# Thread: If x is congruent to a modulo n then either x is congruent to a modulo 2n or...

1. ## If x is congruent to a modulo n then either x is congruent to a modulo 2n or...

Prove the following conditional; If $\displaystyle x\equiv a \pmod n$ then either $\displaystyle x\equiv a \pmod {2n}$ or $\displaystyle x \equiv a+n \pmod {2n}$

So just fiddling with x's and a's...

$\displaystyle 14 \equiv 0 \pmod 7 \rightarrow [14 \equiv 0 \pmod{2*7} \lor 14 \equiv 0+7 \pmod{2*7}]$

$\displaystyle 8 \equiv 1 \pmod 7 \rightarrow [ 8 \equiv 1 \pmod {2*7} \lor 8 \equiv 1+7 \pmod {2*7}]$

$\displaystyle 9 \equiv 2 \pmod {7} \rightarrow [9 \equiv 2 \pmod {2*7} \lor 9 \equiv 2+7 \pmod {2*7}]$

These all look like good conditionals to me so I'm satisfied that I can write a proof.

I've tried a direct proof where I just multiply $\displaystyle (x-a)=n*q$ by 2 but that doesn't seem too profitable.

My other idea is to assume that $\displaystyle (a=0) \lor (a=k<n)$ but that doesn't seem to work out well either.

$\displaystyle \frac{x-0}{n}=q$

$\displaystyle x=2n(q\frac{1}{2})$

And

$\displaystyle \frac{x-k}{n}=q$

$\displaystyle x-k-n+n=n*q$

$\displaystyle x-k-n=n*q-n$

Neither of which seem too promising.

Any ideas or errors?

2. ## Re: If x is congruent to a modulo n then either x is congruent to a modulo 2n or...

Hi,
Hint: From $x\equiv a\pmod n$, there is $q\in\mathbb Z$ with $x-a=nq$. Consider the two cases q even and q odd.

3. ## Re: If x is congruent to a modulo n then either x is congruent to a modulo 2n or...

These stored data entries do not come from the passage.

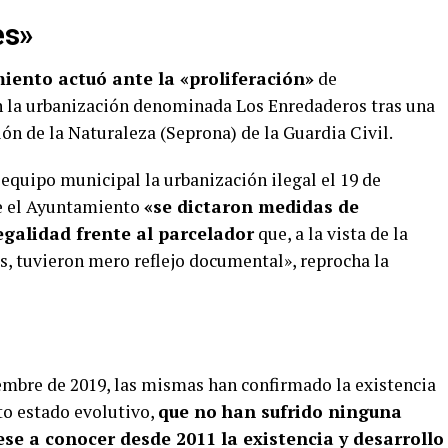
es»
iento actuó ante la «proliferación»
de
n la urbanización denominada Los Enredaderos tras una
ión de la Naturaleza (Seprona) de la Guardia Civil.
equipo municipal la urbanización ilegal el 19 de
de el Ayuntamiento
«se dictaron medidas de
egalidad frente al parcelador
que, a la vista de la
s, tuvieron mero reflejo documental», reprocha la
embre de 2019, las mismas han confirmado la existencia
to estado evolutivo,
que no han sufrido ninguna
ese a conocer desde 2011 la existencia y desarrollo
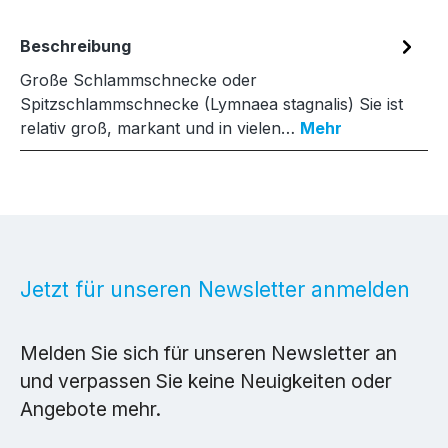
Beschreibung
Große Schlammschnecke oder
Spitzschlammschnecke (Lymnaea stagnalis) Sie ist
relativ groß, markant und in vielen…
Mehr
Jetzt für unseren Newsletter anmelden
Melden Sie sich für unseren Newsletter an
und verpassen Sie keine Neuigkeiten oder
Angebote mehr.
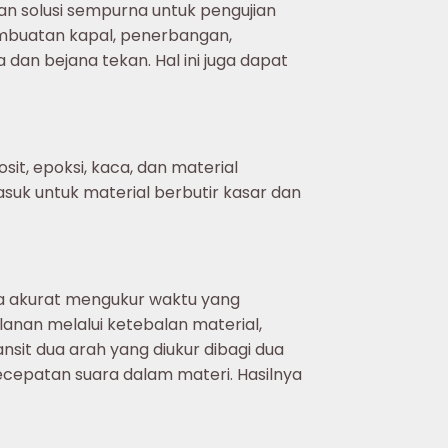
an solusi sempurna untuk pengujian
pembuatan kapal, penerbangan,
dan bejana tekan. Hal ini juga dapat
t, epoksi, kaca, dan material
asuk untuk material berbutir kasar dan
ra akurat mengukur waktu yang
lanan melalui ketebalan material,
sit dua arah yang diukur dibagi dua
cepatan suara dalam materi. Hasilnya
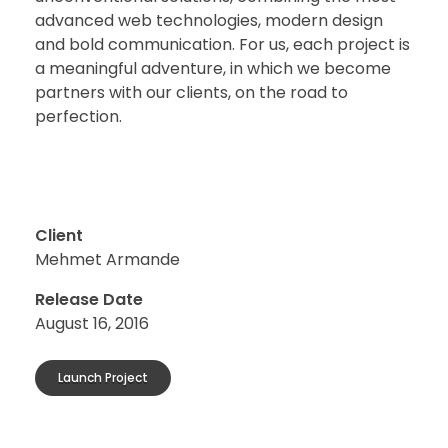
advanced web technologies, modern design
and bold communication. For us, each project is
a meaningful adventure, in which we become
partners with our clients, on the road to
perfection.
Client
Mehmet Armande
Release Date
August 16, 2016
Launch Project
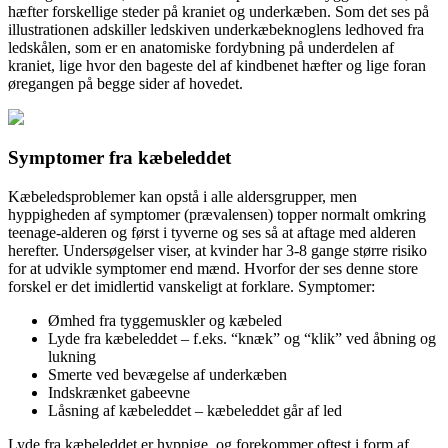
hæfter forskellige steder på kraniet og underkæben. Som det ses på
illustrationen adskiller ledskiven underkæbeknoglens ledhoved fra
ledskålen, som er en anatomiske fordybning på underdelen af
kraniet, lige hvor den bageste del af kindbenet hæfter og lige foran
øregangen på begge sider af hovedet.
Symptomer fra kæbeleddet
Kæbeledsproblemer kan opstå i alle aldersgrupper, men
hyppigheden af symptomer (prævalensen) topper normalt omkring
teenage-alderen og først i tyverne og ses så at aftage med alderen
herefter. Undersøgelser viser, at kvinder har 3-8 gange større risiko
for at udvikle symptomer end mænd. Hvorfor der ses denne store
forskel er det imidlertid vanskeligt at forklare. Symptomer:
Ømhed fra tyggemuskler og kæbeled
Lyde fra kæbeleddet – f.eks. “knæk” og “klik” ved åbning og
lukning
Smerte ved bevægelse af underkæben
Indskrænket gabeevne
Låsning af kæbeleddet – kæbeleddet går af led
Lyde fra kæbeleddet er hyppige, og forekommer oftest i form af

Assume $\displaystyle x\equiv a \pmod n$

$\displaystyle (x-a=qn)$

Since q is either even or odd,

$\displaystyle Let \, (q=2m) \lor (q=2m+1)$

$\displaystyle (x-a=(2m)n) \lor (x-a=(2m+1)n)$

$\displaystyle (x-a=2n(m)) \lor (x-a=2mn+1n)$

$\displaystyle (x-a=2n(m)) \lor (x-(a+n)=2n(m))$

$\displaystyle (x\equiv a \pmod{2n}) \lor (x \equiv (a+n) \pmod{2n})$

OK that looks great thanks!